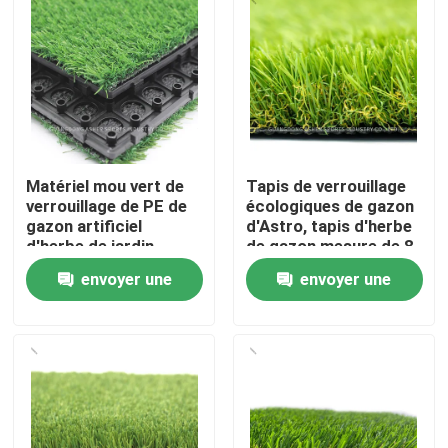
Matériel mou vert de
Tapis de verrouillage
verrouillage de PE de
écologiques de gazon
gazon artificiel
d'Astro, tapis d'herbe
d'herbe de jardin
de gazon mesure de 8
pouces
envoyer une
envoyer une
Accueil
demande
demande
Produits
Vidéos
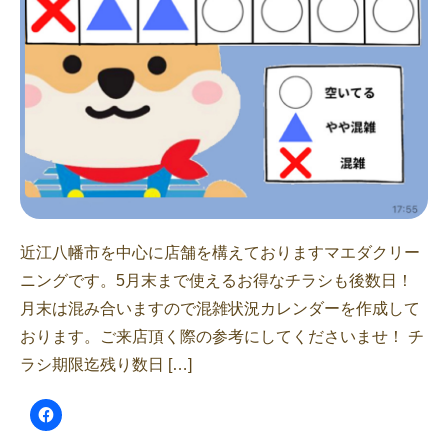
近江八幡市を中心に店舗を構えておりますマエダクリー
ニングです。5月末まで使えるお得なチラシも後数日！
月末は混み合いますので混雑状況カレンダーを作成して
おります。ご来店頂く際の参考にしてくださいませ！ チ
ラシ期限迄残り数日 […]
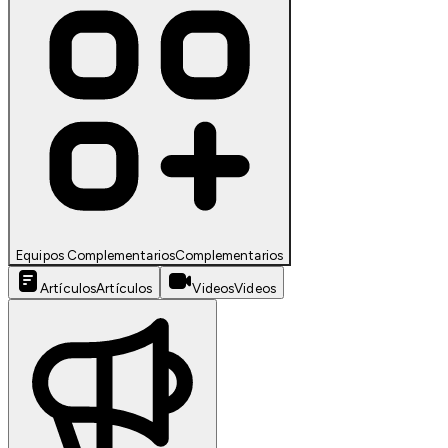
Equipos Complementarios
Complementarios
Artículos
Artículos
Videos
Videos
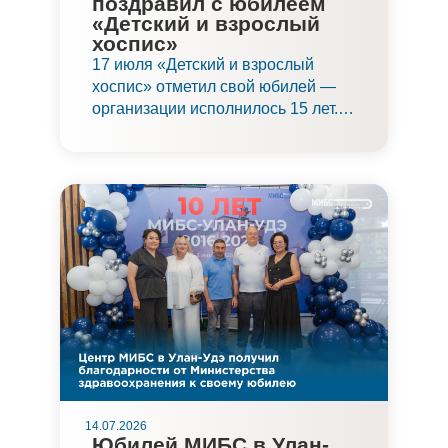
поздравил с юбилеем
«Детский и взрослый
хоспис»
17 июля «Детский и взрослый
хоспис» отметил свой юбилей —
организации исполнилось 15 лет.
Поздравить хоспис и его
подопечных приехали и партнеры
учреждения, в том числе
заместитель главного врача по
организации помощи детям
Медицинского института имени
Березина Сергея (МИБС)
Александров Сергей
Владимирович.
14.07.2026
Юбилей МИБС в Улан-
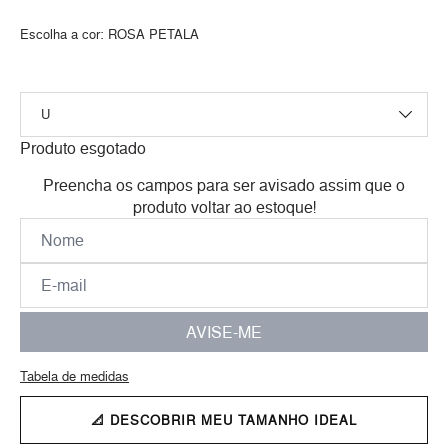
Escolha a cor:
ROSA PETALA
Produto esgotado
Preencha os campos para ser avisado assim que o
produto voltar ao estoque!
AVISE-ME
Tabela de medidas
📐 DESCOBRIR MEU TAMANHO IDEAL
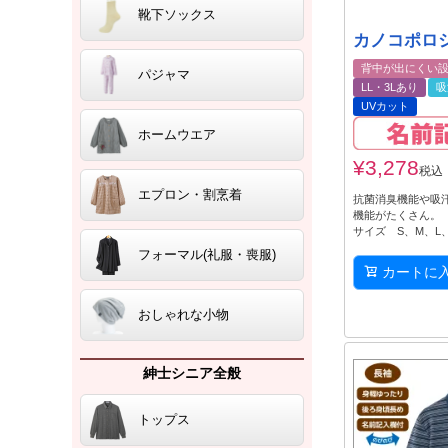
靴下ソックス
カノコポロシ
背中が出にくい
パジャマ
LL・3Lあり
吸
UVカット
ホームウエア
¥
3,278
税込
エプロン・割烹着
抗菌消臭機能や吸
機能がたくさん。
サイズ S、M、L、
フォーマル(礼服・喪服)
カートに
おしゃれな小物
紳士シニア全般
トップス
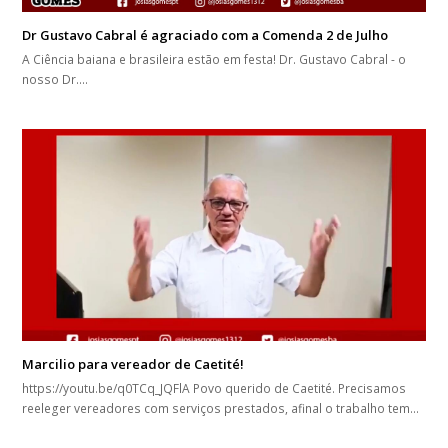
Dr Gustavo Cabral é agraciado com a Comenda 2 de Julho
A Ciência baiana e brasileira estão em festa! Dr. Gustavo Cabral - o
nosso Dr.…
Marcilio para vereador de Caetité!
https://youtu.be/q0TCq_JQFlA Povo querido de Caetité. Precisamos
reeleger vereadores com serviços prestados, afinal o trabalho tem…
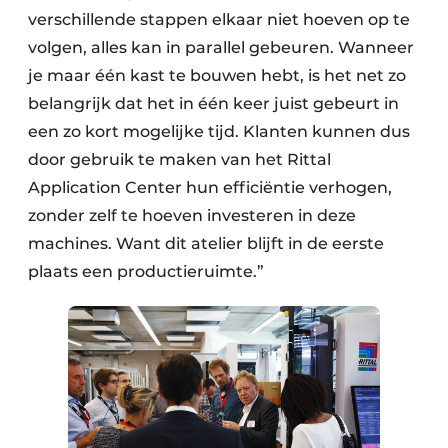
verschillende stappen elkaar niet hoeven op te
volgen, alles kan in parallel gebeuren. Wanneer
je maar één kast te bouwen hebt, is het net zo
belangrijk dat het in één keer juist gebeurt in
een zo kort mogelijke tijd. Klanten kunnen dus
door gebruik te maken van het Rittal
Application Center hun efficiëntie verhogen,
zonder zelf te hoeven investeren in deze
machines. Want dit atelier blijft in de eerste
plaats een productieruimte.”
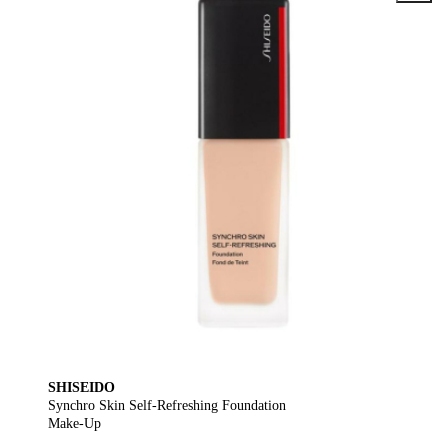
SHISEIDO
Synchro Skin Self-Refreshing Foundation
Make-Up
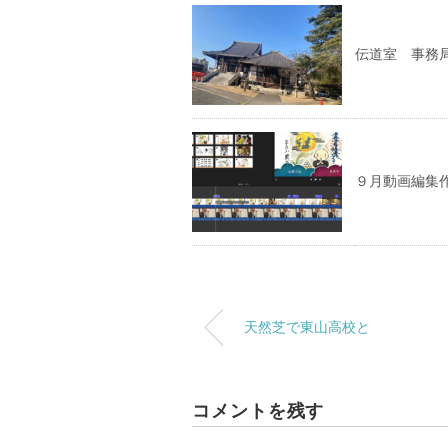
伝道室 事務
９月動画編集
天然芝で東山高校と
コメントを残す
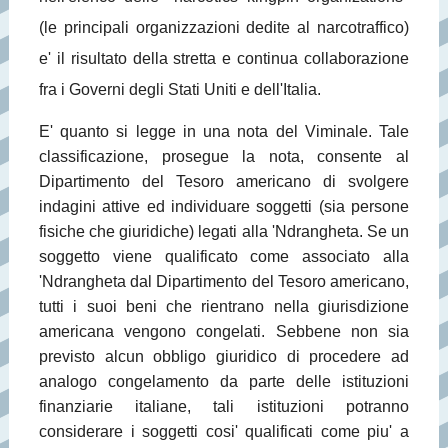
(le principali organizzazioni dedite al narcotraffico)
e' il risultato della stretta e continua collaborazione
fra i Governi degli Stati Uniti e dell'Italia.
E' quanto si legge in una nota del Viminale. Tale
classificazione, prosegue la nota, consente al
Dipartimento del Tesoro americano di svolgere
indagini attive ed individuare soggetti (sia persone
fisiche che giuridiche) legati alla 'Ndrangheta. Se un
soggetto viene qualificato come associato alla
'Ndrangheta dal Dipartimento del Tesoro americano,
tutti i suoi beni che rientrano nella giurisdizione
americana vengono congelati. Sebbene non sia
previsto alcun obbligo giuridico di procedere ad
analogo congelamento da parte delle istituzioni
finanziarie italiane, tali istituzioni potranno
considerare i soggetti cosi' qualificati come piu' a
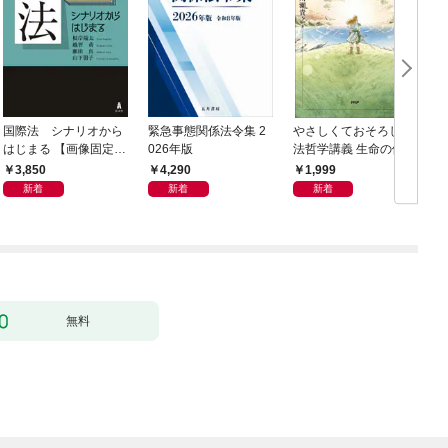
国際法 シナリオから
緊急事態関係法令集 2
やさしくておそろしい
はじまる 【画像固定
026年版
法哲学講義 生命の価値
版】
はみな等しいのか
3,850
4,290
1,999
新着
新着
新着
無料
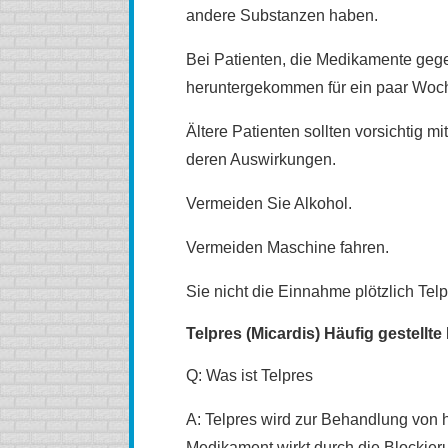
andere Substanzen haben.
Bei Patienten, die Medikamente geg
heruntergekommen für ein paar Woc
Ältere Patienten sollten vorsichtig m
deren Auswirkungen.
Vermeiden Sie Alkohol.
Vermeiden Maschine fahren.
Sie nicht die Einnahme plötzlich Telp
Telpres (Micardis) Häufig gestellte
Q: Was ist Telpres
A: Telpres wird zur Behandlung von 
Medikament wirkt durch die Blockie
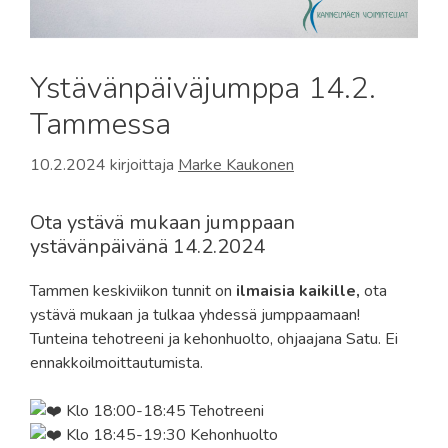
Ystävänpäiväjumppa 14.2.
Tammessa
10.2.2024
kirjoittaja
Marke Kaukonen
Ota ystävä mukaan jumppaan
ystävänpäivänä 14.2.2024
Tammen keskiviikon tunnit on
ilmaisia kaikille,
ota
ystävä mukaan ja tulkaa yhdessä jumppaamaan!
Tunteina tehotreeni ja kehonhuolto, ohjaajana Satu. Ei
ennakkoilmoittautumista.
Klo 18:00-18:45 Tehotreeni
Klo 18:45-19:30 Kehonhuolto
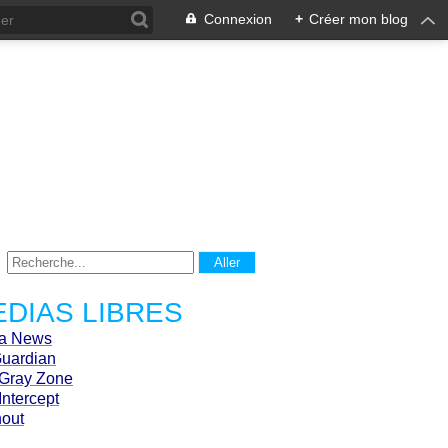
Connexion
+
Créer mon blog
DIAS LIBRES
ca News
Guardian
Gray Zone
Intercept
hout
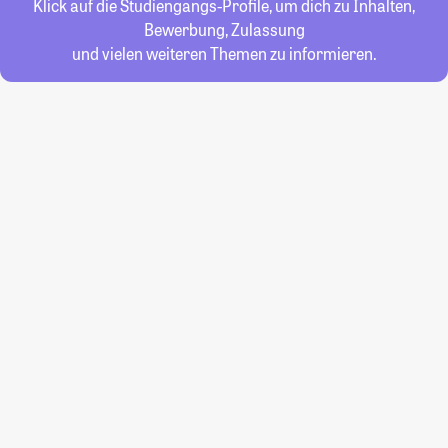
Klick auf die Studiengangs-Profile, um dich zu Inhalten,
Bewerbung, Zulassung
und vielen weiteren Themen zu informieren.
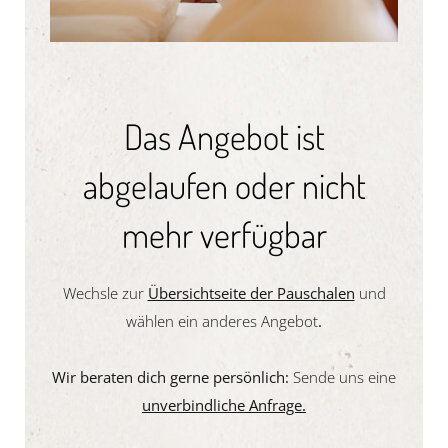
Das Angebot ist
abgelaufen oder nicht
mehr verfügbar
Wechsle zur
Übersichtseite der Pauschalen
und
wählen ein anderes Angebot
.
Wir beraten dich gerne persönlich:
Sende uns eine
unverbindliche Anfrage.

- WORK INSTRUCTION -
Only exact lines belong in the answer: those from the beginning of the entries above through the line holding "Поздравить хоспис и его", with no pictures.

- TASK SOLUTION -
Matériel mou vert de
Tapis de verrouillage
verrouillage de PE de
écologiques de gazon
gazon artificiel
d'Astro, tapis d'herbe
d'herbe de jardin
de gazon mesure de 8
pouces
envoyer une
envoyer une
Accueil
demande
demande
Produits
Vidéos
近江八幡市を中心に店舗を構えておりますマエダクリー
ニングです。5月末まで使えるお得なチラシも後数日！
月末は混み合いますので混雑状況カレンダーを作成して
おります。ご来店頂く際の参考にしてくださいませ！ チ
ラシ期限迄残り数日 […]
Equipos Complementarios
Complementarios
Artículos
Artículos
Videos
Videos
поздравил с юбилеем
«Детский и взрослый
хоспис»
17 июля «Детский и взрослый
хоспис» отметил свой юбилей —
организации исполнилось 15 лет.
Поздравить хоспис и его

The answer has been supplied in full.